And thus likewise have I seen several people, (especially new-comers,) so intemperate in devouring the pleasant fruits, that they have fallen into dangerous fluxes and surfeits. These, and such like disorders, are the chief occasions of their diseases.
§ 83. The first sickness that any new-comer happens to have there, he unfairly calls a seasoning, be it fever, ague, or any thing else, that his own folly or excesses bring upon him.
Their intermitting fevers, as well as their agues, are very troublesome, if a fit remedy be not applied; but of late the doctors there have made use of the Cortex Peruviana with success, and find that it seldom or never fails to remove the fits. The planters, too, have several roots natural to the country, which in this case they cry up as infallible; and I have found by many examples a total immersion in cold spring water, just at the accession of the fit an infallible cure.
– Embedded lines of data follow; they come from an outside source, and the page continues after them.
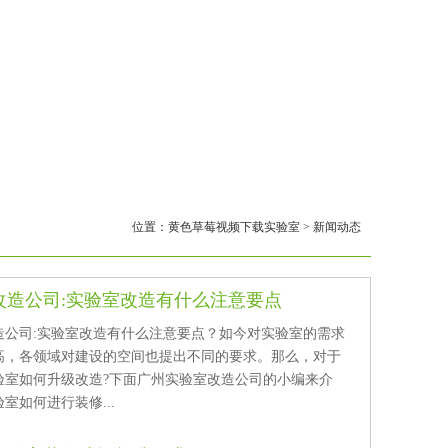
位置：
黄色草莓视频下载实验室
>
新闻动态
改造公司:实验室改造有什么注意要点
公司:实验室改造有什么注意要点？如今对实验室的需求
，各领域对建设的空间也提出不同的要求。那么，对于
验室如何升级改造?下面广州实验室改造公司的小编来介
室如何进行装修...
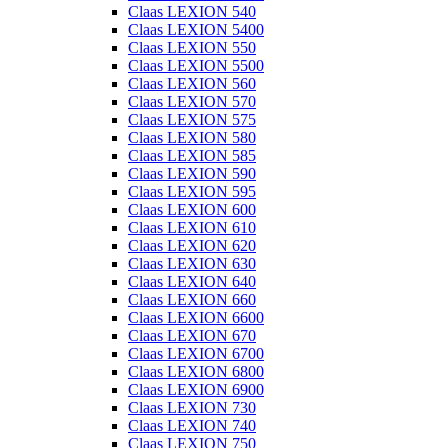
Claas LEXION 540
Claas LEXION 5400
Claas LEXION 550
Claas LEXION 5500
Claas LEXION 560
Claas LEXION 570
Claas LEXION 575
Claas LEXION 580
Claas LEXION 585
Claas LEXION 590
Claas LEXION 595
Claas LEXION 600
Claas LEXION 610
Claas LEXION 620
Claas LEXION 630
Claas LEXION 640
Claas LEXION 660
Claas LEXION 6600
Claas LEXION 670
Claas LEXION 6700
Claas LEXION 6800
Claas LEXION 6900
Claas LEXION 730
Claas LEXION 740
Claas LEXION 750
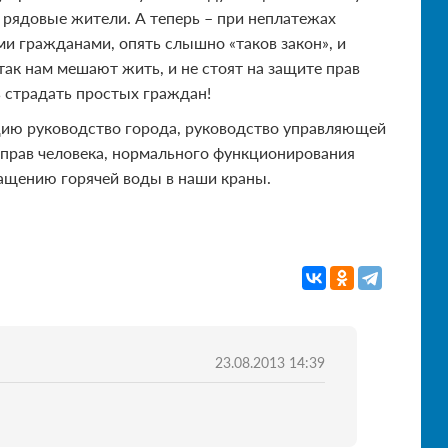
и рядовые жители. А теперь – при неплатежах
 гражданами, опять слышно «таков закон», и
ак нам мешают жить, и не стоят на защите прав
ь страдать простых граждан!
цию руководство города, руководство управляющей
 прав человека, нормального функционирования
ащению горячей воды в наши краны.
23.08.2013 14:39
§ 84. When these damps, colds and disorders affect the body more gently, and do not seize people violently at first; then for want of some timely application, (the planters abhorring all physic, except in desperate cases,) these small disorders are suffered to go on, until they grow into a cachexia, by which the body is overrun with obstinate scorbutic humors. And this in a more fierce, and virulent degree, I take to be the yaws.
§ 85. The gripes is a distemper of the Caribbee islands, not of that country, and seldom gets footing there, and then only upon great provocations; namely, by the intemperance before mentioned, together with an unreasonable use of filthy and unclean drinks. Perhaps too it may come by new unfine cider, perry or peach drink, which the people are impatient to drink before it is ready; or by the excessive use of lime juice, and foul sugar in punch and flip; or else by the constant drinking of uncorrected beer, made of such windy unwholesome things as some people make use of in brewing.
Thus having fairly reckoned up the principal inconveniences of the climate, and the distempers incident to the country, I shall add a chapter of the recreations and amusements used there, and proceed to the natural benefits they enjoy. After which, I shall conclude with some hints concerning their trade and improvements.